Exactly as written, reproduce the lines from the beginning of the data through the line containing "Sau khi thị"; the pictures are not reproduced.
★ ★ ★ ★ ★
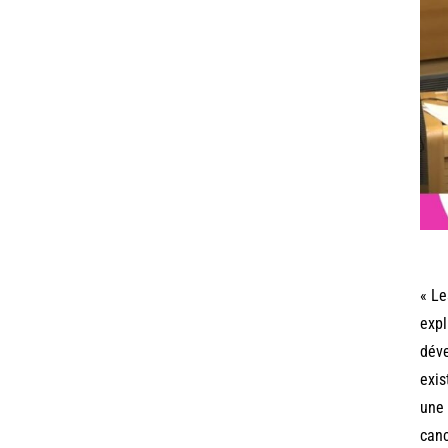
« Le
expl
déve
exis
une 
canc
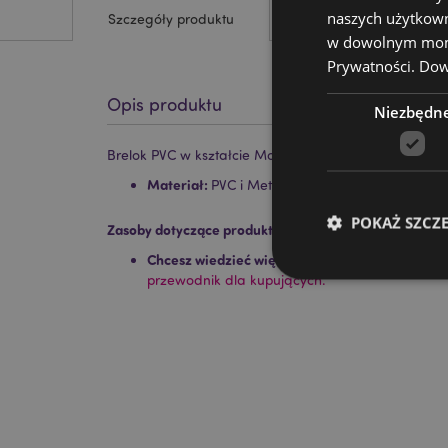
naszych użytkown
Szczegóły produktu
w dowolnym momen
Prywatności.
Dowi
Opis produktu
Niezbędn
Brelok PVC w kształcie Mole w Turynie
Materiał:
PVC i Metal
POKAŻ SZCZ
Zasoby dotyczące produktów:
Chcesz wiedzieć więcej na temat zakupów w Pu
przewodnik dla kupujących.
Niezbędne pliki cook
Nazwa
CookieScriptConse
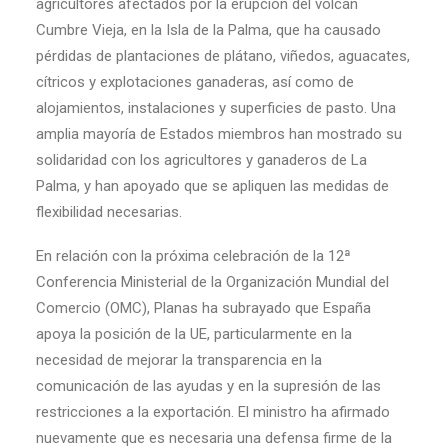
agricultores afectados por la erupción del volcán
Cumbre Vieja, en la Isla de la Palma, que ha causado
pérdidas de plantaciones de plátano, viñedos, aguacates,
cítricos y explotaciones ganaderas, así como de
alojamientos, instalaciones y superficies de pasto. Una
amplia mayoría de Estados miembros han mostrado su
solidaridad con los agricultores y ganaderos de La
Palma, y han apoyado que se apliquen las medidas de
flexibilidad necesarias.
En relación con la próxima celebración de la 12ª
Conferencia Ministerial de la Organización Mundial del
Comercio (OMC), Planas ha subrayado que España
apoya la posición de la UE, particularmente en la
necesidad de mejorar la transparencia en la
comunicación de las ayudas y en la supresión de las
restricciones a la exportación. El ministro ha afirmado
nuevamente que es necesaria una defensa firme de la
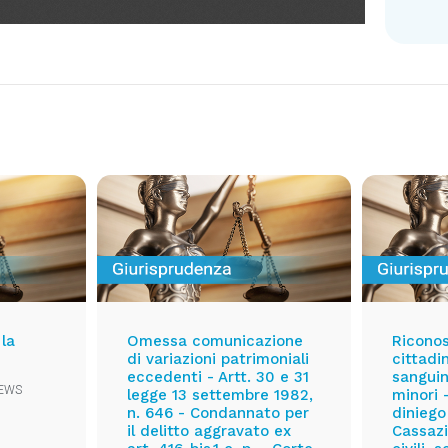
 la
Omessa comunicazione
Ricono
di variazioni patrimoniali
cittadi
eccedenti - Artt. 30 e 31
sanguin
EWS
legge 13 settembre 1982,
minori 
n. 646 - Condannato per
diniego
il delitto aggravato ex
Cassazi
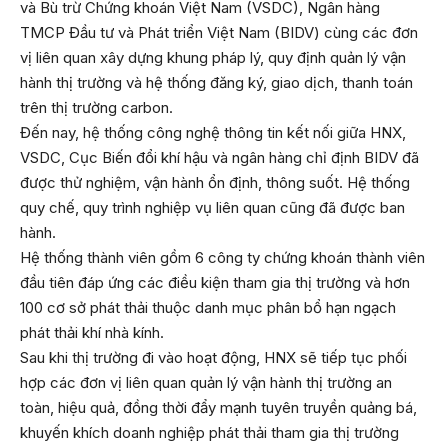
và Bù trừ Chứng khoán Việt Nam (VSDC), Ngân hàng
TMCP Đầu tư và Phát triển Việt Nam (BIDV) cùng các đơn
vị liên quan xây dựng khung pháp lý, quy định quản lý vận
hành thị trường và hệ thống đăng ký, giao dịch, thanh toán
trên thị trường carbon.
Đến nay, hệ thống công nghệ thông tin kết nối giữa HNX,
VSDC, Cục Biến đổi khí hậu và ngân hàng chỉ định BIDV đã
được thử nghiệm, vận hành ổn định, thông suốt. Hệ thống
quy chế, quy trình nghiệp vụ liên quan cũng đã được ban
hành.
Hệ thống thành viên gồm 6 công ty chứng khoán thành viên
đầu tiên đáp ứng các điều kiện tham gia thị trường và hơn
100 cơ sở phát thải thuộc danh mục phân bổ hạn ngạch
phát thải khí nhà kính.
Sau khi thị trường đi vào hoạt động, HNX sẽ tiếp tục phối
hợp các đơn vị liên quan quản lý vận hành thị trường an
toàn, hiệu quả, đồng thời đẩy mạnh tuyên truyền quảng bá,
khuyến khích doanh nghiệp phát thải tham gia thị trường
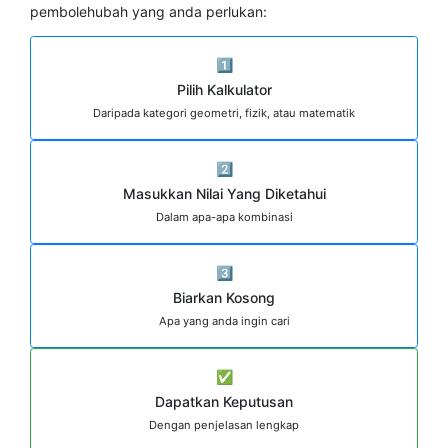
pembolehubah yang anda perlukan:
1️⃣
Pilih Kalkulator
Daripada kategori geometri, fizik, atau matematik
2️⃣
Masukkan Nilai Yang Diketahui
Dalam apa-apa kombinasi
3️⃣
Biarkan Kosong
Apa yang anda ingin cari
✅
Dapatkan Keputusan
Dengan penjelasan lengkap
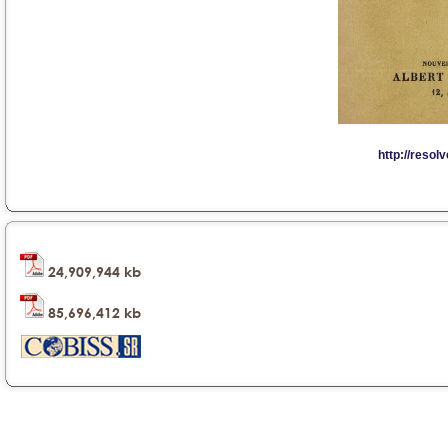
24,909,944 kb
85,696,412 kb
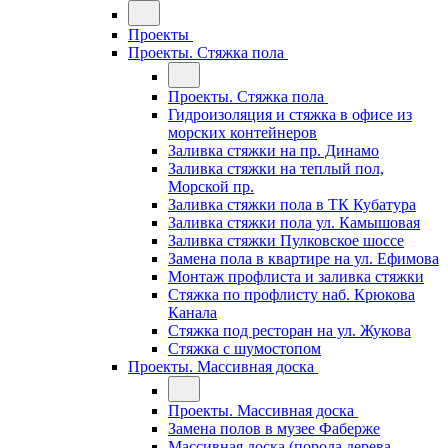
Проекты
Проекты. Стяжка пола
Проекты. Стяжка пола
Гидроизоляция и стяжка в офисе из
морских контейнеров
Заливка стяжки на пр. Динамо
Заливка стяжки на теплый пол,
Морской пр.
Заливка стяжки пола в ТК Кубатура
Заливка стяжки пола ул. Камышовая
Заливка стяжки Пулковское шоссе
Замена пола в квартире на ул. Ефимова
Монтаж профлиста и заливка стяжки
Стяжка по профлисту наб. Крюкова
Канала
Стяжка под ресторан на ул. Жукова
Стяжка с шумостопом
Проекты. Массивная доска
Проекты. Массивная доска
Замена полов в музее Фаберже
Массивная доска (порода дерева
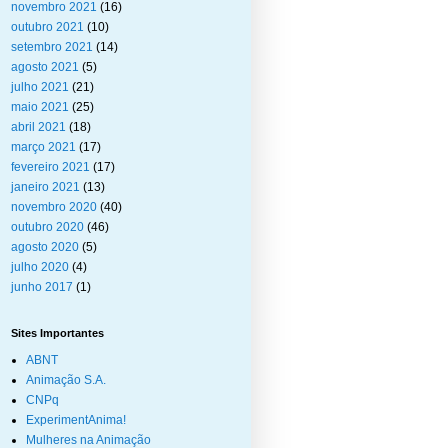
novembro 2021
(16)
outubro 2021
(10)
setembro 2021
(14)
agosto 2021
(5)
julho 2021
(21)
maio 2021
(25)
abril 2021
(18)
março 2021
(17)
fevereiro 2021
(17)
janeiro 2021
(13)
novembro 2020
(40)
outubro 2020
(46)
agosto 2020
(5)
julho 2020
(4)
junho 2017
(1)
Sites Importantes
ABNT
Animação S.A.
CNPq
ExperimentAnima!
Mulheres na Animação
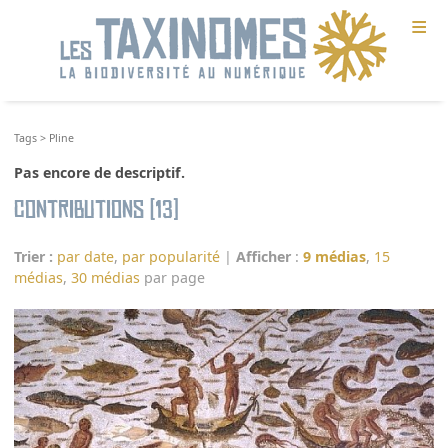
≡
Tags
>
Pline
Pas encore de descriptif.
Contributions (13)
Trier :
par date
,
par popularité
|
Afficher
:
9 médias
,
15
médias
,
30 médias
par page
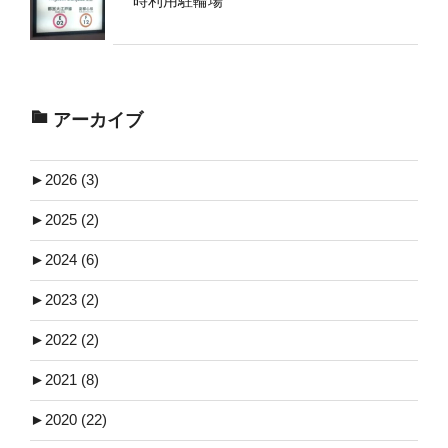
時利用駐輪場
アーカイブ
►
2026 (3)
►
2025 (2)
►
2024 (6)
►
2023 (2)
►
2022 (2)
►
2021 (8)
►
2020 (22)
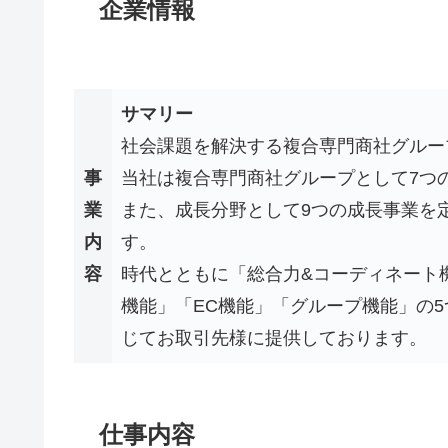
企業情報
サマリー
社会課題を解決する複合専門商社グルー
事
当社は複合専門商社グループとして7つ
業
また、成長分野として9つの成長事業を
内
す。
容
時代とともに「総合力&コーディネート
機能」「EC機能」「グループ機能」の
じてお取引先様に提供しております。
仕事内容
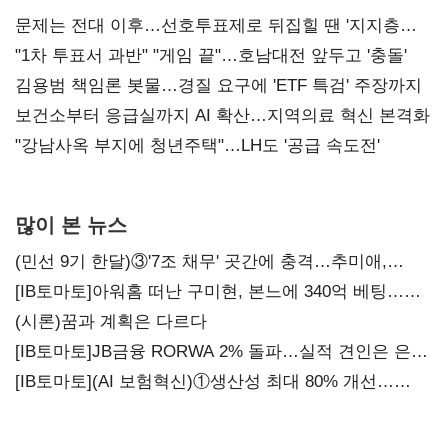
문제는 전대 이후…선호투표제로 뒤집힐 땐 '지지층
불복'
"1차 투표서 과반" "게임 끝"…호남대전 앞두고 '충돌'
김용범 책임론 봇물…경질 요구에 'ETF 특검' 주장까지
보건소부터 응급실까지 AI 확산…지역의료 혁신 본격화
"강남사옥 부지에 청년주택"…LH도 '공급 속도전'
많이 본 뉴스
(민선 9기 한달)③'7조 채무' 곳간에 충격…추미애,
20년만에 '비상재정' 선언 승부수
[IB토마토]아워홈 떠난 구미현, 본느에 340억 베팅…
가족 지배체제 구축
(시론)꿈과 계획은 다르다
[IB토마토]JB금융 RORWA 2% 돌파…실적 견인은 은행
아닌 캐피탈
[IB토마토](AI 보험혁신)①생산성 최대 80% 개선…
현실은 '실행 격차'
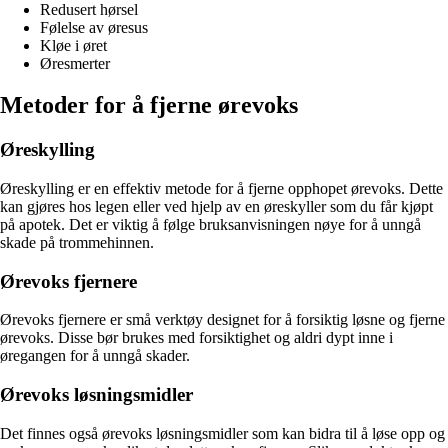
Redusert hørsel
Følelse av øresus
Kløe i øret
Øresmerter
Metoder for å fjerne ørevoks
Øreskylling
Øreskylling er en effektiv metode for å fjerne opphopet ørevoks. Dette
kan gjøres hos legen eller ved hjelp av en øreskyller som du får kjøpt
på apotek. Det er viktig å følge bruksanvisningen nøye for å unngå
skade på trommehinnen.
Ørevoks fjernere
Ørevoks fjernere er små verktøy designet for å forsiktig løsne og fjerne
ørevoks. Disse bør brukes med forsiktighet og aldri dypt inne i
øregangen for å unngå skader.
Ørevoks løsningsmidler
Det finnes også ørevoks løsningsmidler som kan bidra til å løse opp og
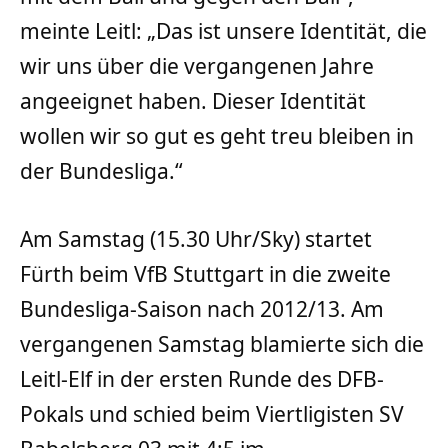
meinte Leitl: „Das ist unsere Identität, die
wir uns über die vergangenen Jahre
angeeignet haben. Dieser Identität
wollen wir so gut es geht treu bleiben in
der Bundesliga.“
Am Samstag (15.30 Uhr/Sky) startet
Fürth beim VfB Stuttgart in die zweite
Bundesliga-Saison nach 2012/13. Am
vergangenen Samstag blamierte sich die
Leitl-Elf in der ersten Runde des DFB-
Pokals und schied beim Viertligisten SV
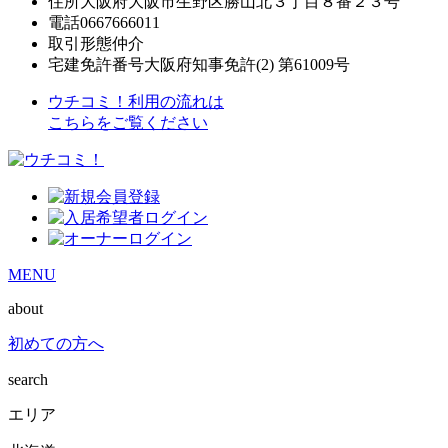
住所
大阪府大阪市生野区勝山北３丁目８番２３号
電話
0667666011
取引形態
仲介
宅建免許番号
大阪府知事免許(2) 第61009号
ウチコミ！利用の流れは
こちらをご覧ください
MENU
about
初めての方へ
search
エリア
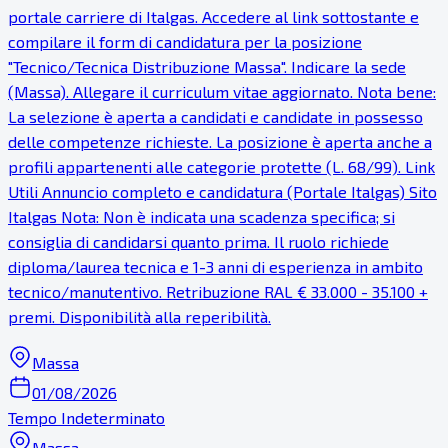
portale carriere di Italgas. Accedere al link sottostante e
compilare il form di candidatura per la posizione
"Tecnico/Tecnica Distribuzione Massa". Indicare la sede
(Massa). Allegare il curriculum vitae aggiornato. Nota bene:
La selezione è aperta a candidati e candidate in possesso
delle competenze richieste. La posizione è aperta anche a
profili appartenenti alle categorie protette (L. 68/99). Link
Utili Annuncio completo e candidatura (Portale Italgas) Sito
Italgas Nota: Non è indicata una scadenza specifica; si
consiglia di candidarsi quanto prima. Il ruolo richiede
diploma/laurea tecnica e 1-3 anni di esperienza in ambito
tecnico/manutentivo. Retribuzione RAL € 33.000 - 35.100 +
premi. Disponibilità alla reperibilità.
Massa
01/08/2026
Tempo Indeterminato
Massa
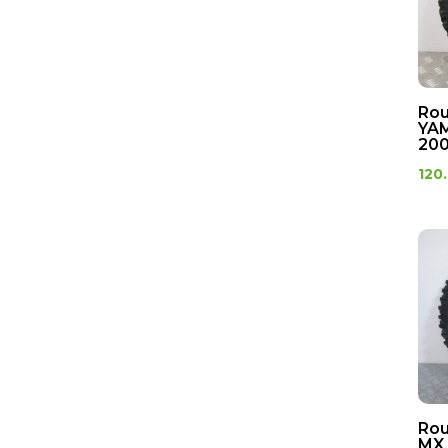
Rou
YAM
200
120
Rou
MX 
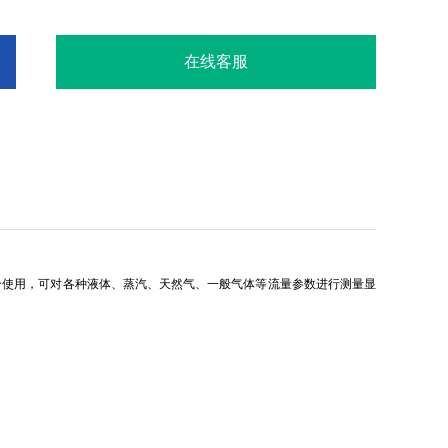
在线客服
合使用，可对各种液体、蒸汽、天然气、一般气体等流量参数进行测量显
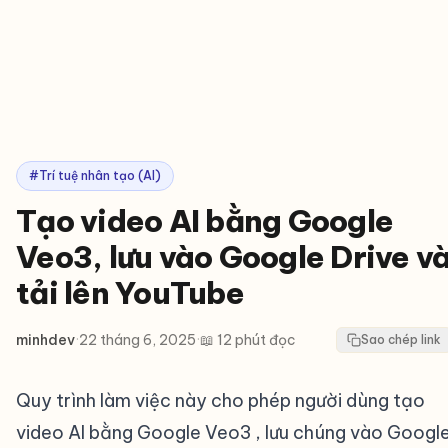
#Trí tuệ nhân tạo (AI)
Tạo video AI bằng Google
Veo3, lưu vào Google Drive v
tải lên YouTube
minhdev
·
22 tháng 6, 2025
·
📖 12 phút đọc
Sao chép link
Quy trình làm việc này cho phép người dùng tạo
video AI bằng Google Veo3 , lưu chúng vào Googl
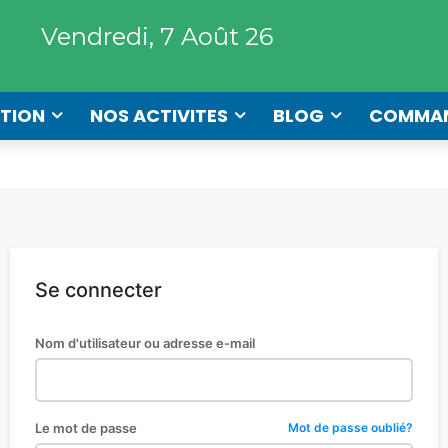
Vendredi, 7 Août 26
TION
NOS ACTIVITES
BLOG
COMMA
Se connecter
Nom d'utilisateur ou adresse e-mail
Le mot de passe
Mot de passe oublié?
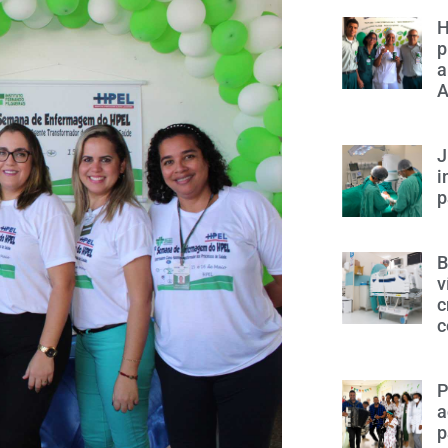
H
p
a
A
J
i
p
B
v
c
c
P
a
p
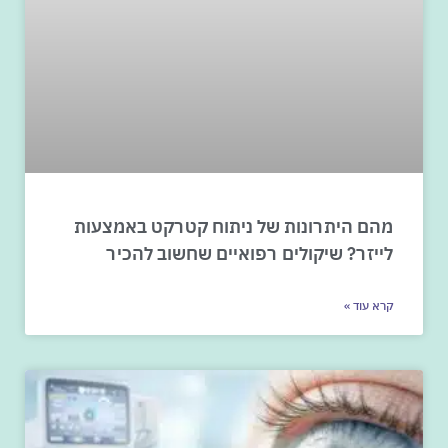
מהם היתרונות של ניתוח קטרקט באמצעות
לייזר? שיקולים רפואיים שחשוב להכיר
קרא עוד »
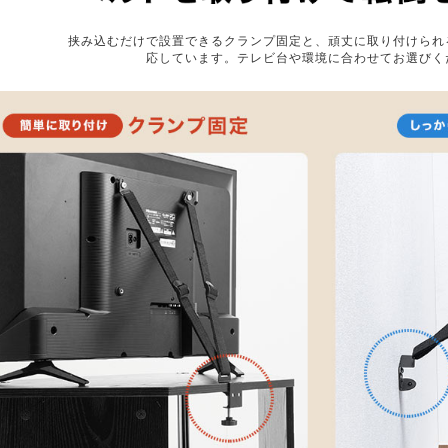
挟み込むだけで設置できるクランプ固定と、頑丈に取り付けられ
応しています。テレビ台や環境に合わせてお選びく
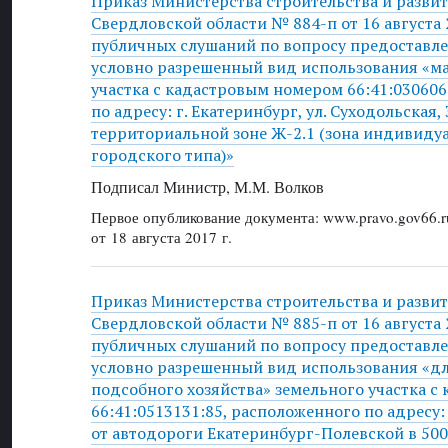
Приказ Министерства строительства и разви
Свердловской области № 884-п от 16 августа 
публичных слушаний по вопросу предоставле
условно разрешенный вид использования «м
участка с кадастровым номером 66:41:030606
по адресу: г. Екатеринбург, ул. Суходольская,
территориальной зоне Ж-2.1 (зона индивид
городского типа)»
Подписал Министр, М.М. Волков
Первое опубликование документа: www.pravo.gov66.r
от 18 августа 2017 г.
Приказ Министерства строительства и разви
Свердловской области № 885-п от 16 августа 
публичных слушаний по вопросу предоставле
условно разрешенный вид использования «дл
подсобного хозяйства» земельного участка 
66:41:0513131:85, расположенного по адресу: 
от автодороги Екатеринбург-Полевской в 50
★ ★ ★ ★ ★
## Task answer
« Le
expl
déve
exis
une 
canc
naszych użytkown
Szczegóły produktu
w dowolnym momen
Prywatności.
Dowi
Opis produktu
Niezbędn
Brelok PVC w kształcie Mole w Turynie
Materiał:
PVC i Metal
POKAŻ SZCZ
Zasoby dotyczące produktów:
Chcesz wiedzieć więcej na temat zakupów w Pu
przewodnik dla kupujących.
Niezbędne pliki cook
Nazwa
CookieScriptConse
agricultores afectados por la erupción del volcán
Cumbre Vieja, en la Isla de la Palma, que ha causado
pérdidas de plantaciones de plátano, viñedos, aguacates,
cítricos y explotaciones ganaderas, así como de
alojamientos, instalaciones y superficies de pasto. Una
amplia mayoría de Estados miembros han mostrado su
solidaridad con los agricultores y ganaderos de La
Palma, y han apoyado que se apliquen las medidas de
flexibilidad necesarias.
En relación con la próxima celebración de la 12ª
Conferencia Ministerial de la Organización Mundial del
Comercio (OMC), Planas ha subrayado que España
apoya la posición de la UE, particularmente en la
necesidad de mejorar la transparencia en la
comunicación de las ayudas y en la supresión de las
restricciones a la exportación. El ministro ha afirmado
nuevamente que es necesaria una defensa firme de la
 la
Omessa comunicazione
Ricono
di variazioni patrimoniali
cittadi
eccedenti - Artt. 30 e 31
sanguin
EWS
legge 13 settembre 1982,
minori 
n. 646 - Condannato per
diniego
il delitto aggravato ex
Cassazi
và Bù trừ Chứng khoán Việt Nam (VSDC), Ngân hàng
TMCP Đầu tư và Phát triển Việt Nam (BIDV) cùng các đơn
vị liên quan xây dựng khung pháp lý, quy định quản lý vận
hành thị trường và hệ thống đăng ký, giao dịch, thanh toán
trên thị trường carbon.
Đến nay, hệ thống công nghệ thông tin kết nối giữa HNX,
VSDC, Cục Biến đổi khí hậu và ngân hàng chỉ định BIDV đã
được thử nghiệm, vận hành ổn định, thông suốt. Hệ thống
quy chế, quy trình nghiệp vụ liên quan cũng đã được ban
hành.
Hệ thống thành viên gồm 6 công ty chứng khoán thành viên
đầu tiên đáp ứng các điều kiện tham gia thị trường và hơn
100 cơ sở phát thải thuộc danh mục phân bổ hạn ngạch
phát thải khí nhà kính.
Sau khi thị trường đi vào hoạt động, HNX sẽ tiếp tục phối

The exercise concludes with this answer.